- Task description
Lines from the one containing "tesadüfidir. Sitemizdeki bilgiler" through the final line of the records are the only ones to copy, and each must match exactly.

(Stored dataset items)
- - -
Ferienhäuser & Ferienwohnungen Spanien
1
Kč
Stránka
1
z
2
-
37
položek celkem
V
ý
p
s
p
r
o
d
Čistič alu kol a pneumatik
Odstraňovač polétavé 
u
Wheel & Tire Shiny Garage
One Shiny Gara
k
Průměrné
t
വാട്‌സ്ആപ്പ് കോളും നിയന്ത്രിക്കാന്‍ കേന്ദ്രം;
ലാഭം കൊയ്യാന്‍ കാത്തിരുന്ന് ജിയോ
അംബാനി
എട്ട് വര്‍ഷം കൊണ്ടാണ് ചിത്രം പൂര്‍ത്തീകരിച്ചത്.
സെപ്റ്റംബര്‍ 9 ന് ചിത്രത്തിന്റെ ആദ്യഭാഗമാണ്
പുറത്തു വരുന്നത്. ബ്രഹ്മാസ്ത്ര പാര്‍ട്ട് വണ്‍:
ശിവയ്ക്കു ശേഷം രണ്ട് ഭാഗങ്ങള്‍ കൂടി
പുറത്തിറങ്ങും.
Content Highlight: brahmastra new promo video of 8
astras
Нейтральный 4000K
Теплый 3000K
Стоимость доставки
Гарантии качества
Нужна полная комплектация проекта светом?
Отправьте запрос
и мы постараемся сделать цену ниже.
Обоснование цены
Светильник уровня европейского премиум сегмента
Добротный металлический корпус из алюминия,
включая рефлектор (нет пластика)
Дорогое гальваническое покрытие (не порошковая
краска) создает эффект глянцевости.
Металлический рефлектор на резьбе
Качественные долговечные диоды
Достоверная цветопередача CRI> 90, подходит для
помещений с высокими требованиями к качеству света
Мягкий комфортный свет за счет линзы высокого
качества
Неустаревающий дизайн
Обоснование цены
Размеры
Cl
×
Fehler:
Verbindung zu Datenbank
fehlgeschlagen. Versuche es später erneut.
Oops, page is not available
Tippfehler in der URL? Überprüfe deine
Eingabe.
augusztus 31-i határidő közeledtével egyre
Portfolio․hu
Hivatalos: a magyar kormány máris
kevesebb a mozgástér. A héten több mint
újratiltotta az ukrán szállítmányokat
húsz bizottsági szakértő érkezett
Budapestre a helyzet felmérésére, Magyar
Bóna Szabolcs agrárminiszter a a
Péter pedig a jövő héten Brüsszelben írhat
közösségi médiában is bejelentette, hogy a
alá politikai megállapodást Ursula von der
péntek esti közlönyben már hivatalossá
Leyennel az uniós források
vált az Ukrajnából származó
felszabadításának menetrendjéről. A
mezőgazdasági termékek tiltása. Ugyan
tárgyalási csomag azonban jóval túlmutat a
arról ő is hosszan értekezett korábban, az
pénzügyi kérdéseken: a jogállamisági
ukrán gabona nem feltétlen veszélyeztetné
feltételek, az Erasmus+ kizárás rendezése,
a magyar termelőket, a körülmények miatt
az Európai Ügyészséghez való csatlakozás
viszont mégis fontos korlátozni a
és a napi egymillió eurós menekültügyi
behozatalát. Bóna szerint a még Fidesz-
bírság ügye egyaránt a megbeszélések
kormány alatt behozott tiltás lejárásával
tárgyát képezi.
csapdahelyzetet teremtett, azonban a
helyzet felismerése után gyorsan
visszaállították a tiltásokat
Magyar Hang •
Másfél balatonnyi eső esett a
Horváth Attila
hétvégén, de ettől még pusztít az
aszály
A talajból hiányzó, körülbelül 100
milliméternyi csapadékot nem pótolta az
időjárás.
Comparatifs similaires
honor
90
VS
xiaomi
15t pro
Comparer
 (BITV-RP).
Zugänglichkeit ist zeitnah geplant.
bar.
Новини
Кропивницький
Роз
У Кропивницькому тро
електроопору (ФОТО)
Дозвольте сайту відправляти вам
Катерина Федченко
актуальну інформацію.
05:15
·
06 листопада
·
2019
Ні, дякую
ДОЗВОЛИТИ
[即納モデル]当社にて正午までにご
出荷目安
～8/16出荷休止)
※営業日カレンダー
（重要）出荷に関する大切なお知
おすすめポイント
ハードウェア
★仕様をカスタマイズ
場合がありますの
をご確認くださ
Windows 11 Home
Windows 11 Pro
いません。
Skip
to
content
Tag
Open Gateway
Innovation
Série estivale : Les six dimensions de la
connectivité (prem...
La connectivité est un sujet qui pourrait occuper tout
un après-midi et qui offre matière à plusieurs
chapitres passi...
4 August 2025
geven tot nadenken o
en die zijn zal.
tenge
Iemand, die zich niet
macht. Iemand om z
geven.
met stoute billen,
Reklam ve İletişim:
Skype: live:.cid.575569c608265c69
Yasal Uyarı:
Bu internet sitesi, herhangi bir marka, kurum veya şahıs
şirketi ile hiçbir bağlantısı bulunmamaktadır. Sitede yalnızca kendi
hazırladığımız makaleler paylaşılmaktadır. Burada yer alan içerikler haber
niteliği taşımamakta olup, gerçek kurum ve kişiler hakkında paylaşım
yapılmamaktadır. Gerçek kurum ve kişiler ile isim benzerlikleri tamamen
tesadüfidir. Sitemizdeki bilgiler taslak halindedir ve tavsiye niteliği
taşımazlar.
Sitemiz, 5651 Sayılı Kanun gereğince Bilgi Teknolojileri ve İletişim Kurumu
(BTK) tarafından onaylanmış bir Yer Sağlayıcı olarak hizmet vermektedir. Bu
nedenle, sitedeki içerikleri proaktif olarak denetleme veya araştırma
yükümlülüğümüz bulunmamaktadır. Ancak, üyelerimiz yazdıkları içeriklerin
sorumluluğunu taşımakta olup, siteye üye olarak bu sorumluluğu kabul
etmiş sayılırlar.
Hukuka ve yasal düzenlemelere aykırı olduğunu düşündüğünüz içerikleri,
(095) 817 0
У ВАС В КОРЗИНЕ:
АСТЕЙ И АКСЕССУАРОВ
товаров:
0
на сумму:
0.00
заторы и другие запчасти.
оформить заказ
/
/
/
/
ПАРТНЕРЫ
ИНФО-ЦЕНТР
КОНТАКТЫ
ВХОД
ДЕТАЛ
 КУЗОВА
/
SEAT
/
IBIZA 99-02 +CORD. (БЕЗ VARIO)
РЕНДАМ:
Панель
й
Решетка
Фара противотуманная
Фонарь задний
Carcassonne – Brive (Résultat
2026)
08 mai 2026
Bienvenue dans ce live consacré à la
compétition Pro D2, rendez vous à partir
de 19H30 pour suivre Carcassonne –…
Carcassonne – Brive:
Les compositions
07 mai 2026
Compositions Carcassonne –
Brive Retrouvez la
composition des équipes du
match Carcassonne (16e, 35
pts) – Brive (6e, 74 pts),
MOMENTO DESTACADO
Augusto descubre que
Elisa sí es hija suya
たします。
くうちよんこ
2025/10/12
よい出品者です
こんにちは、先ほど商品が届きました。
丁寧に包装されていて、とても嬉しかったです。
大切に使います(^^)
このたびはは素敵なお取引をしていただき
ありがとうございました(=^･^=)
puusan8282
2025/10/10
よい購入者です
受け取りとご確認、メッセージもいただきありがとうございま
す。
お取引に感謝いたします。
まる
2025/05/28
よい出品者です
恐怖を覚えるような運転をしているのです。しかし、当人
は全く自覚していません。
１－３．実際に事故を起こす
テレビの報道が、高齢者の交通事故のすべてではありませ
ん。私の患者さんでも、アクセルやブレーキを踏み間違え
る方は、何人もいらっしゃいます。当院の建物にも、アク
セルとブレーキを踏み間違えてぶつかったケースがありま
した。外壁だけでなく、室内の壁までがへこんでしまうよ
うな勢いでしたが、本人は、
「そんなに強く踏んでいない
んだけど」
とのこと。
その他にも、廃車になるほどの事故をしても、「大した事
- - -
- Solved exercise
tesadüfidir. Sitemizdeki bilgiler taslak halindedir ve tavsiye niteliği
taşımazlar.
Sitemiz, 5651 Sayılı Kanun gereğince Bilgi Teknolojileri ve İletişim Kurumu
(BTK) tarafından onaylanmış bir Yer Sağlayıcı olarak hizmet vermektedir. Bu
nedenle, sitedeki içerikleri proaktif olarak denetleme veya araştırma
yükümlülüğümüz bulunmamaktadır. Ancak, üyelerimiz yazdıkları içeriklerin
sorumluluğunu taşımakta olup, siteye üye olarak bu sorumluluğu kabul
etmiş sayılırlar.
Hukuka ve yasal düzenlemelere aykırı olduğunu düşündüğünüz içerikleri,
(095) 817 0
У ВАС В КОРЗИНЕ:
АСТЕЙ И АКСЕССУАРОВ
товаров:
0
на сумму:
0.00
заторы и другие запчасти.
оформить заказ
/
/
/
/
ПАРТНЕРЫ
ИНФО-ЦЕНТР
КОНТАКТЫ
ВХОД
ДЕТАЛ
 КУЗОВА
/
SEAT
/
IBIZA 99-02 +CORD. (БЕЗ VARIO)
РЕНДАМ:
Панель
й
Решетка
Фара противотуманная
Фонарь задний
Carcassonne – Brive (Résultat
2026)
08 mai 2026
Bienvenue dans ce live consacré à la
compétition Pro D2, rendez vous à partir
de 19H30 pour suivre Carcassonne –…
Carcassonne – Brive:
Les compositions
07 mai 2026
Compositions Carcassonne –
Brive Retrouvez la
composition des équipes du
match Carcassonne (16e, 35
pts) – Brive (6e, 74 pts),
MOMENTO DESTACADO
Augusto descubre que
Elisa sí es hija suya
たします。
くうちよんこ
2025/10/12
よい出品者です
こんにちは、先ほど商品が届きました。
丁寧に包装されていて、とても嬉しかったです。
大切に使います(^^)
このたびはは素敵なお取引をしていただき
ありがとうございました(=^･^=)
puusan8282
2025/10/10
よい購入者です
受け取りとご確認、メッセージもいただきありがとうございま
す。
お取引に感謝いたします。
まる
2025/05/28
よい出品者です
恐怖を覚えるような運転をしているのです。しかし、当人
は全く自覚していません。
１－３．実際に事故を起こす
テレビの報道が、高齢者の交通事故のすべてではありませ
ん。私の患者さんでも、アクセルやブレーキを踏み間違え
る方は、何人もいらっしゃいます。当院の建物にも、アク
セルとブレーキを踏み間違えてぶつかったケースがありま
した。外壁だけでなく、室内の壁までがへこんでしまうよ
うな勢いでしたが、本人は、
「そんなに強く踏んでいない
んだけど」
とのこと。
その他にも、廃車になるほどの事故をしても、「大した事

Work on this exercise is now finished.